The New Worker
The Weekly paper of the New Communist Party of Britain
Week commencing 29th April 2011
ON THE 150th anniversary of the American Civil War there have been a number of articles on this important event in world history. So it’s important to review it as historians and pundits try to falsify history yet again.
Perhaps the most popular theory of the cause of the Civil War today is that it was a war by the Northern states against slavery. There was, or there became, an element of truth in this but it far from says it all.
The fundamental cause of the war was the growing conflict between the long time dominant cotton plantation, black-slave-owning economy of many of the Southern states and the increasingly industrial, non-slave economy of the North.
However the aggressor was not a North out to end slavery but the South, dominated by a few plantation owning families, who realised that without expansion into new territories their slave owning system was doomed.

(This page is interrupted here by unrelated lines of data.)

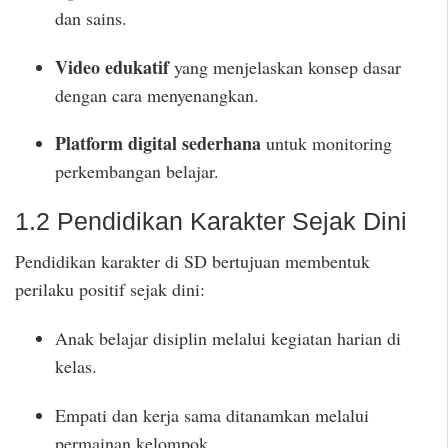
dan sains.
Video edukatif
yang menjelaskan konsep dasar
dengan cara menyenangkan.
Platform digital sederhana
untuk monitoring
perkembangan belajar.
1.2 Pendidikan Karakter Sejak Dini
Pendidikan karakter di SD bertujuan membentuk
perilaku positif sejak dini:
Anak belajar disiplin melalui kegiatan harian di
kelas.
Empati dan kerja sama ditanamkan melalui
permainan kelompok.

As Marx pointed out in one of his articles on the war, the system of cotton plantations worked by slaves demanded the continual availability of fresh land without which production would gradually decline and the economic system based on it collapse.
The South approached its problem in two ways. Firstly by attempting to bring new parts of America into its system by political means or force and secondly by political manoeuvres to change the federal constitution so it unambiguously supported slavery.

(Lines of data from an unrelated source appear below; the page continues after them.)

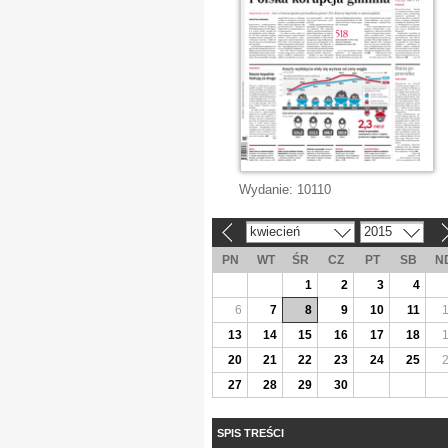
Wydanie:
10110
kwiecień
2015
«
»
PN
WT
ŚR
CZ
PT
SB
N
1
2
3
4
6
7
8
9
10
11
13
14
15
16
17
18
20
21
22
23
24
25
27
28
29
30
SPIS TREŚCI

When the Southern leaders came to the conclusion that in spite of their long dominance of the federal government, due their superior wealth, they could not achieve their aims by other means they resorted to out-and-out war. And so started a conflict that caused the deaths of a million people, of whom 200,000 died in battle — more than the US lost in the Second World War.
So the Southern ruling class fought for the system of plantation slavery, but what did the North fight for? It would be nice to say, as some do, that the North fought to end slavery and free the black population of the South but while there were many fierce opponents of slavery in the North it was not as simple as that.
For some time in fact the North did very little as the South took aggressive moves against federal forts and institutions and against “free” territories but eventually it decided that it had to take a stand or submit to total Southern dominance.
The North fought back but for some time not wholeheartedly. Many would have been happy to restrict slavery to the Southern states and wait for it to die out. Many were not actually anti-slavery as such and many of those who were, or became so, agreed with Abraham Lincoln that black people were not actually the equal of whites but they should have equal rights under the law (in other words they took a more thoroughly bourgeois view rather than a semi-feudal one).
This rather ambiguous attitude found expression in some of the early Northern generals, who were reluctant to fight to a conclusion. But as the war progressed more people in the North realised that the war would have to be pressed home and the South conclusively defeated and this would mean the end of the plantation slavery system.
So to the fore came brilliant and ruthless generals such as Grant (latter to be president) and Sherman. Sherman in particular believed that the war would not end until the white population of the South, rather than just its armies, were made to suffer.
Perhaps, then, that’s why the ruling classes fought but why did the working people? It’s been pointed out that, by and large, the armies on both sides were made up of the same type of men (and occasionally women). They were mainly the younger sons of farmers and farm labourers with a sprinkling of skilled and middle class workers who, at the start of the war anyway, volunteered in droves.
From this similarity it’s been concluded by some that the war was not between different economic systems; but this misses an important point. The basis of the plantation system, the black slaves, were not about to be armed by the Southern states for obvious reasons (although in desperation it was proposed near the end of the war).
And although Blacks were eventually recruited into the Northern armies (segregated and lower paid) they were relatively few and were not of course slaves. So the economic basis of the war would not be clear from the make up of the armies.
The question why people fought can be asked of many wars but perhaps with civil wars, where nationalism does not seem to be involved, it’s more of a puzzle to our modern minds. But wasn’t nationalism of a type involved here?
It would seem that in the South particularly something like nationalism was felt towards their state rather than the federal government and the US as a whole. The great Southern general, Robert E Lee, was offered command of the Northern army at the onset of hostilities but chose to rebel with his state. The call for states’ rights was a watch word in the South and remained so throughout the war — often to the frustration of their central government.
For many in the North their main loyalty was to the US as a whole and the federal government and to whom the Southerners were rebels who had to be put down for the sake of the whole country. And the anti-slavery sentiment also played a part.
The fact is that individuals fight for many reasons and historically many soldiers have not had a clear idea of the issues behind the wars they have fought and died in.
In the end, if the Northern ruling class kept its nerve, the North it was bound to win. It was larger in population and superior in industry and was able, more or less, to control the Southern coastline and isolate the South.
But although the South lost the war, and its psyche bears the scares today, the aftermath of slavery was a long time going. The system of share cropping, which also tied people to the land, and segregation, kept black people politically dominated in the South until the 1960s.